■ Exercise aim: The output is the lines below from the one with "собираем файлы cookie (78, 2500)" through the one with "電郵推廣公司 (982, 1512)", both included, printed exactly and with no other line.
= Beginning of Section =
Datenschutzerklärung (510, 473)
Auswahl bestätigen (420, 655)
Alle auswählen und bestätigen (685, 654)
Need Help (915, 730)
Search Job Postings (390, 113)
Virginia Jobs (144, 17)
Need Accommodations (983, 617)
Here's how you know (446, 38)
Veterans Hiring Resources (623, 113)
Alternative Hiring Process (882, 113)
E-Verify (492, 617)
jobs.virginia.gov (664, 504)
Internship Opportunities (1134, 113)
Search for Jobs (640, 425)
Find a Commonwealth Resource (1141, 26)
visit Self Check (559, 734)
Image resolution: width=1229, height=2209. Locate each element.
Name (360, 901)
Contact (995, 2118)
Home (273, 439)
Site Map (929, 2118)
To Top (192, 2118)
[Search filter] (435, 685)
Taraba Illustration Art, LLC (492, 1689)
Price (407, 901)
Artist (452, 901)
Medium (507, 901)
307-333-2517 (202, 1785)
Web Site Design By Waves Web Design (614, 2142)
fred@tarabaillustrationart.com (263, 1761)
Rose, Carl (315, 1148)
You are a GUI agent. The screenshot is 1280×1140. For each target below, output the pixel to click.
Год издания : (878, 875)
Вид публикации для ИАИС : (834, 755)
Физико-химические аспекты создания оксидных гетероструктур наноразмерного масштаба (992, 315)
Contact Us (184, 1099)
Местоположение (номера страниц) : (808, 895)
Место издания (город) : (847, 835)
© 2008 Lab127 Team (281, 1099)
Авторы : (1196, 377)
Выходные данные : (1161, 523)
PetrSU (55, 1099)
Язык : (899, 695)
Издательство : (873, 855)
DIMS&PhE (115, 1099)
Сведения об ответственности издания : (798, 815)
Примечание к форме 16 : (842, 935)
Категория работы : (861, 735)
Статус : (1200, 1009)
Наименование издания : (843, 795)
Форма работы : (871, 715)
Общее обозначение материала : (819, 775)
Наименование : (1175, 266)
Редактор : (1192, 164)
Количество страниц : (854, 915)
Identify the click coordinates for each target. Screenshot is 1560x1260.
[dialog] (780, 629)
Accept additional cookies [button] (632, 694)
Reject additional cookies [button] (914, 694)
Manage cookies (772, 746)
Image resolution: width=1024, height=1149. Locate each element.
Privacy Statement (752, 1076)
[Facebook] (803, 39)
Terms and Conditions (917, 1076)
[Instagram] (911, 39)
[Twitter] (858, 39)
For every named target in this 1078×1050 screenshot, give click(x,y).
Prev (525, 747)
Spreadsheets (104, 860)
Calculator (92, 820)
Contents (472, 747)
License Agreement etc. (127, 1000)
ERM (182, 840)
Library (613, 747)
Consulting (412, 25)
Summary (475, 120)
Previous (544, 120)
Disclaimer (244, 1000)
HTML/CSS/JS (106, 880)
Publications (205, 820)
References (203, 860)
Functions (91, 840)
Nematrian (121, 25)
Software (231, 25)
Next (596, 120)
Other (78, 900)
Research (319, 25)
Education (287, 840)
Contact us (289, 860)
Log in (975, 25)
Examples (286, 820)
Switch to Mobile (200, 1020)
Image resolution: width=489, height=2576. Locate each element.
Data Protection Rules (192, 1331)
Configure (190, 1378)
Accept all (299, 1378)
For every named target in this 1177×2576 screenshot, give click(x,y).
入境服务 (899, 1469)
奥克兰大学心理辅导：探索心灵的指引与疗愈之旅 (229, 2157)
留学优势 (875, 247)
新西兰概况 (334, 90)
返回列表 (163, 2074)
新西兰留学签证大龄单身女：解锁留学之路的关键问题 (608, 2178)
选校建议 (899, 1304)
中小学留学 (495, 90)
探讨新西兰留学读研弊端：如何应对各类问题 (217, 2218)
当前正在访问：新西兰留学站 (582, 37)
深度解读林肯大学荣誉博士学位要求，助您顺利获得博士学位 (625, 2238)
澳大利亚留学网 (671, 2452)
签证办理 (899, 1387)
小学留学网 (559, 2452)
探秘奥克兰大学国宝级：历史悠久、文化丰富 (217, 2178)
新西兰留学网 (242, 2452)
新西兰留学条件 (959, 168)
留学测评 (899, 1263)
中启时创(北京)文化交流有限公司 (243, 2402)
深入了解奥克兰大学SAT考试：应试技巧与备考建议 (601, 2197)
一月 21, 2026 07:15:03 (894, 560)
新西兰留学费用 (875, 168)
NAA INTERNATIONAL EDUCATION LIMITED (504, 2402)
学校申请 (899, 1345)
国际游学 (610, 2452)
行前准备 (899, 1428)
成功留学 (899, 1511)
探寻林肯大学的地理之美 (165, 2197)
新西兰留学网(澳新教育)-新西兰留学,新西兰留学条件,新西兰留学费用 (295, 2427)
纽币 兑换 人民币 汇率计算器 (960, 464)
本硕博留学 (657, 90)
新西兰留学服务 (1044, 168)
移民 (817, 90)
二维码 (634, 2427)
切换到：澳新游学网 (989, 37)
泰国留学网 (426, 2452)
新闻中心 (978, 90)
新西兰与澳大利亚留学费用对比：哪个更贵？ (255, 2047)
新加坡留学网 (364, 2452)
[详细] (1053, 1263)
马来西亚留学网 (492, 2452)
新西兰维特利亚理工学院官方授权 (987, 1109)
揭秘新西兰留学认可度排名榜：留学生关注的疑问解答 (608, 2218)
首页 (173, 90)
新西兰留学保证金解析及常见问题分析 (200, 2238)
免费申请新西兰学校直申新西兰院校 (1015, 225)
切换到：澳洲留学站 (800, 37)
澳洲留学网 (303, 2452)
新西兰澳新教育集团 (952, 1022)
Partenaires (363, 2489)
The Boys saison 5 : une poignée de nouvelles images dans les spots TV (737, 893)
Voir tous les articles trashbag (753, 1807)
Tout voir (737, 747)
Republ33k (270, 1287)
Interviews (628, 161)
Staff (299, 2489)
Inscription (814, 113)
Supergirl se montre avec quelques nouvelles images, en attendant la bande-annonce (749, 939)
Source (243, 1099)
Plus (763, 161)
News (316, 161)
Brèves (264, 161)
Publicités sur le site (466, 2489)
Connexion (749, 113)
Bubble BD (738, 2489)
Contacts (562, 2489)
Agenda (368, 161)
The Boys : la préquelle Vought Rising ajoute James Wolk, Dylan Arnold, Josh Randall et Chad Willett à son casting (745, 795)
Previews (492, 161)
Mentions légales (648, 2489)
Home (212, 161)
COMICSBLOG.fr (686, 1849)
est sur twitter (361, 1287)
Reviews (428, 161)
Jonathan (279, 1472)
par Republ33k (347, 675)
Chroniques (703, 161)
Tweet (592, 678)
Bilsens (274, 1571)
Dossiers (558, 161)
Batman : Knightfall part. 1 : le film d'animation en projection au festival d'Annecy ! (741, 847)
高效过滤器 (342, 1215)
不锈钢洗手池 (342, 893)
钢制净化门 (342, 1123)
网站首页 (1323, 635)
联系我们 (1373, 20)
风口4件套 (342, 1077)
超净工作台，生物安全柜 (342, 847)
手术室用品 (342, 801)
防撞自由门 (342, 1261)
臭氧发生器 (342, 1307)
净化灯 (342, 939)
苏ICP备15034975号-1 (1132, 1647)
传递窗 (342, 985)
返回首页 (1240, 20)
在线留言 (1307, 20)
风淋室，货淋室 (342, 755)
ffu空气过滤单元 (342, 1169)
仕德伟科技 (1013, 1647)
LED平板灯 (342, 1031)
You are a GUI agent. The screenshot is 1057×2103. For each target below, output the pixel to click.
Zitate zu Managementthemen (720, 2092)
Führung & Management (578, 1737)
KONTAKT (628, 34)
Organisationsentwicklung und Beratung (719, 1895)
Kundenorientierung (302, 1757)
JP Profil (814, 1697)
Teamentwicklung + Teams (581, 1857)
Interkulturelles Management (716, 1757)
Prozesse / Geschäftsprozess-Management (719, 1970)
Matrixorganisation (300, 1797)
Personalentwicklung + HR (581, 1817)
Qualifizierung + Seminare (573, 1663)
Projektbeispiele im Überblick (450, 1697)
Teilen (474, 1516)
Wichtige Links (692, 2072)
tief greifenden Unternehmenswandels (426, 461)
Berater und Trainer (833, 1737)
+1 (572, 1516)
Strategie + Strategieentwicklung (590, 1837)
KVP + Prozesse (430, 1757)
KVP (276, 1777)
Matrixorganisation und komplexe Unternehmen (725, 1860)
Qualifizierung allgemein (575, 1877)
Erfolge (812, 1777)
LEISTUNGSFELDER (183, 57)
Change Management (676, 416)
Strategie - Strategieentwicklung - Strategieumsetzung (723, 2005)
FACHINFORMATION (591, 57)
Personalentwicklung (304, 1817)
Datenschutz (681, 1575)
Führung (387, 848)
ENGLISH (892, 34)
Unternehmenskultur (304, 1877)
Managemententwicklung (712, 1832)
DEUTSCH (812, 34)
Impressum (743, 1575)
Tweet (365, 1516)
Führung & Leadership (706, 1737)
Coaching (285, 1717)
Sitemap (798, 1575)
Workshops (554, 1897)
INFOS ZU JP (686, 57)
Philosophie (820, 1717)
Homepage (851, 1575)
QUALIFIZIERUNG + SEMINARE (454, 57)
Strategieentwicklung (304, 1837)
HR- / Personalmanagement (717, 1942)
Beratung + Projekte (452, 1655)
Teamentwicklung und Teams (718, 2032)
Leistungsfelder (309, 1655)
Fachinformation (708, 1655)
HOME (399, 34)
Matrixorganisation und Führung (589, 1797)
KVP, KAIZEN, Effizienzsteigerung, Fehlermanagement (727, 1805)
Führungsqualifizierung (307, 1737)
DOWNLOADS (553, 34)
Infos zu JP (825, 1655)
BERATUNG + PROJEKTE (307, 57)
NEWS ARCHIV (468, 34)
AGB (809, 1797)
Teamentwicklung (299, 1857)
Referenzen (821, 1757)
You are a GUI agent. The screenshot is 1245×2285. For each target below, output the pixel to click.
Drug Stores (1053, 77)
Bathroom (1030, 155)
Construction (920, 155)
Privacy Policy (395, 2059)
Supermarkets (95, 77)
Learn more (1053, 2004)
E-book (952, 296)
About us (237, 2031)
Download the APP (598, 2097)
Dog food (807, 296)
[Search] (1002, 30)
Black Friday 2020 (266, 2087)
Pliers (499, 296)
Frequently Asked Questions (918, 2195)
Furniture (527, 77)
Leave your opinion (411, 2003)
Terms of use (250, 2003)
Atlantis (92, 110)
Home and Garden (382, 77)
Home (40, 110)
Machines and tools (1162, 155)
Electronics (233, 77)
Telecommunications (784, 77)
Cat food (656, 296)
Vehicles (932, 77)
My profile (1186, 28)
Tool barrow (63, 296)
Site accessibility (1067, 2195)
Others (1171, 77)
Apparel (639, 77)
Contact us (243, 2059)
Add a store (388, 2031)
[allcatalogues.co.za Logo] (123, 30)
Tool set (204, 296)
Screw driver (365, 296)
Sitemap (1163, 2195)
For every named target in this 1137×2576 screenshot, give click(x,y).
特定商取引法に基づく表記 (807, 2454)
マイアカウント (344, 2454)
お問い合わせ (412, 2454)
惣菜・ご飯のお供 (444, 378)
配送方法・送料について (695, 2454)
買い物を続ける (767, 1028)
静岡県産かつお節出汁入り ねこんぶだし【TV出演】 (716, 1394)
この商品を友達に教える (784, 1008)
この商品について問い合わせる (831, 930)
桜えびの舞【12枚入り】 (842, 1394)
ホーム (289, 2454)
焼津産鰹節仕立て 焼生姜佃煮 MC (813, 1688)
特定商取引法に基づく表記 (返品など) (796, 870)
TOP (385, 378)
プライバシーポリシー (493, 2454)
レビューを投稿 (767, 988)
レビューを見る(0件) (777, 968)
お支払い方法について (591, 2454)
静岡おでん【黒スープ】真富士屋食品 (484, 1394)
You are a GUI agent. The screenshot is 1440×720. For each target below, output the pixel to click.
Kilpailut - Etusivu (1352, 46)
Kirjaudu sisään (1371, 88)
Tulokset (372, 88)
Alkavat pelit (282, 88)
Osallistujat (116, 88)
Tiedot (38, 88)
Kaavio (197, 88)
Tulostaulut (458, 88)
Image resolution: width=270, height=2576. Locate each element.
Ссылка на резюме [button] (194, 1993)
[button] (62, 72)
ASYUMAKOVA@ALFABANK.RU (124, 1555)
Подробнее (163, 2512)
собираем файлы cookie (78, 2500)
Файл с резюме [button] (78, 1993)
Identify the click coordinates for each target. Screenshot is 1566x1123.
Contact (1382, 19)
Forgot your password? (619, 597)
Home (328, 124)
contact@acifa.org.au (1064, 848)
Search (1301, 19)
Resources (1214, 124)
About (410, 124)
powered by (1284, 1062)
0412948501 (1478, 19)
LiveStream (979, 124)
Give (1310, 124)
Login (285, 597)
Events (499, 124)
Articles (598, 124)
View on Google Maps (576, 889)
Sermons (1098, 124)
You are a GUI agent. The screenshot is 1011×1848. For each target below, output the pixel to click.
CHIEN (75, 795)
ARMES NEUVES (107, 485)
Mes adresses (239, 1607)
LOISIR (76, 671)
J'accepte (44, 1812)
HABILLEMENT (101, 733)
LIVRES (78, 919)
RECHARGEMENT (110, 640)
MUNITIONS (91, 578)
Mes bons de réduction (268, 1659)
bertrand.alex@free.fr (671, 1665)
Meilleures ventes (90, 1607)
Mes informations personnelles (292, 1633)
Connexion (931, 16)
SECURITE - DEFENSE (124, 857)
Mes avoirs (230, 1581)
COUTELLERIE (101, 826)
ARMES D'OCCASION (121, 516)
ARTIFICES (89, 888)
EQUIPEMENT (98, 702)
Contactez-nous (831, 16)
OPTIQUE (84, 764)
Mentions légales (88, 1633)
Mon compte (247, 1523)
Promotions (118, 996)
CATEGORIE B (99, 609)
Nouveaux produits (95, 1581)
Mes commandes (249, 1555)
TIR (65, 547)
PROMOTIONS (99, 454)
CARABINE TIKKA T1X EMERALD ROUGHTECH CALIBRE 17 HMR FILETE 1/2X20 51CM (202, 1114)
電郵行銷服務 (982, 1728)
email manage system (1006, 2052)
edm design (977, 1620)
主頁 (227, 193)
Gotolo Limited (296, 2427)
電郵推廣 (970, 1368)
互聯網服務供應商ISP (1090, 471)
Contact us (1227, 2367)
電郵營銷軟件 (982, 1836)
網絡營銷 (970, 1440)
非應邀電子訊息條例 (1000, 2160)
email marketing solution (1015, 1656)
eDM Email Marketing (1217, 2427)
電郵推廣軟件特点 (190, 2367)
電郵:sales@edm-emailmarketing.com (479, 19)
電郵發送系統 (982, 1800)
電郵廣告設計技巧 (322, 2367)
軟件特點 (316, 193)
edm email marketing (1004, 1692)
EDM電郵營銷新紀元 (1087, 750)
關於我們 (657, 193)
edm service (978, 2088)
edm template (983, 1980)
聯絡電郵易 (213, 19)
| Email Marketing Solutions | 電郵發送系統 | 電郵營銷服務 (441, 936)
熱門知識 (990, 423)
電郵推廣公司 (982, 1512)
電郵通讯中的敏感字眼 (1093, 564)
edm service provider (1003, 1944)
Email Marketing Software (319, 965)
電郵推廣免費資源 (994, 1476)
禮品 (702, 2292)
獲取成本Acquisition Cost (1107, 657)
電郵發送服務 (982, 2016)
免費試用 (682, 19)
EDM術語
= End of Section =
■ Result:
собираем файлы cookie (78, 2500)
Файл с резюме [button] (78, 1993)
Identify the click coordinates for each target. Screenshot is 1566x1123.
Contact (1382, 19)
Forgot your password? (619, 597)
Home (328, 124)
contact@acifa.org.au (1064, 848)
Search (1301, 19)
Resources (1214, 124)
About (410, 124)
powered by (1284, 1062)
0412948501 (1478, 19)
LiveStream (979, 124)
Give (1310, 124)
Login (285, 597)
Events (499, 124)
Articles (598, 124)
View on Google Maps (576, 889)
Sermons (1098, 124)
You are a GUI agent. The screenshot is 1011×1848. For each target below, output the pixel to click.
CHIEN (75, 795)
ARMES NEUVES (107, 485)
Mes adresses (239, 1607)
LOISIR (76, 671)
J'accepte (44, 1812)
HABILLEMENT (101, 733)
LIVRES (78, 919)
RECHARGEMENT (110, 640)
MUNITIONS (91, 578)
Mes bons de réduction (268, 1659)
bertrand.alex@free.fr (671, 1665)
Meilleures ventes (90, 1607)
Mes informations personnelles (292, 1633)
Connexion (931, 16)
SECURITE - DEFENSE (124, 857)
Mes avoirs (230, 1581)
COUTELLERIE (101, 826)
ARMES D'OCCASION (121, 516)
ARTIFICES (89, 888)
EQUIPEMENT (98, 702)
Contactez-nous (831, 16)
OPTIQUE (84, 764)
Mentions légales (88, 1633)
Mon compte (247, 1523)
Promotions (118, 996)
CATEGORIE B (99, 609)
Nouveaux produits (95, 1581)
Mes commandes (249, 1555)
TIR (65, 547)
PROMOTIONS (99, 454)
CARABINE TIKKA T1X EMERALD ROUGHTECH CALIBRE 17 HMR FILETE 1/2X20 51CM (202, 1114)
電郵行銷服務 (982, 1728)
email manage system (1006, 2052)
edm design (977, 1620)
主頁 (227, 193)
Gotolo Limited (296, 2427)
電郵推廣 (970, 1368)
互聯網服務供應商ISP (1090, 471)
Contact us (1227, 2367)
電郵營銷軟件 (982, 1836)
網絡營銷 (970, 1440)
非應邀電子訊息條例 (1000, 2160)
email marketing solution (1015, 1656)
eDM Email Marketing (1217, 2427)
電郵推廣軟件特点 (190, 2367)
電郵:sales@edm-emailmarketing.com (479, 19)
電郵發送系統 (982, 1800)
電郵廣告設計技巧 (322, 2367)
軟件特點 (316, 193)
edm email marketing (1004, 1692)
EDM電郵營銷新紀元 (1087, 750)
關於我們 (657, 193)
edm service (978, 2088)
edm template (983, 1980)
聯絡電郵易 (213, 19)
| Email Marketing Solutions | 電郵發送系統 | 電郵營銷服務 (441, 936)
熱門知識 (990, 423)
電郵推廣公司 (982, 1512)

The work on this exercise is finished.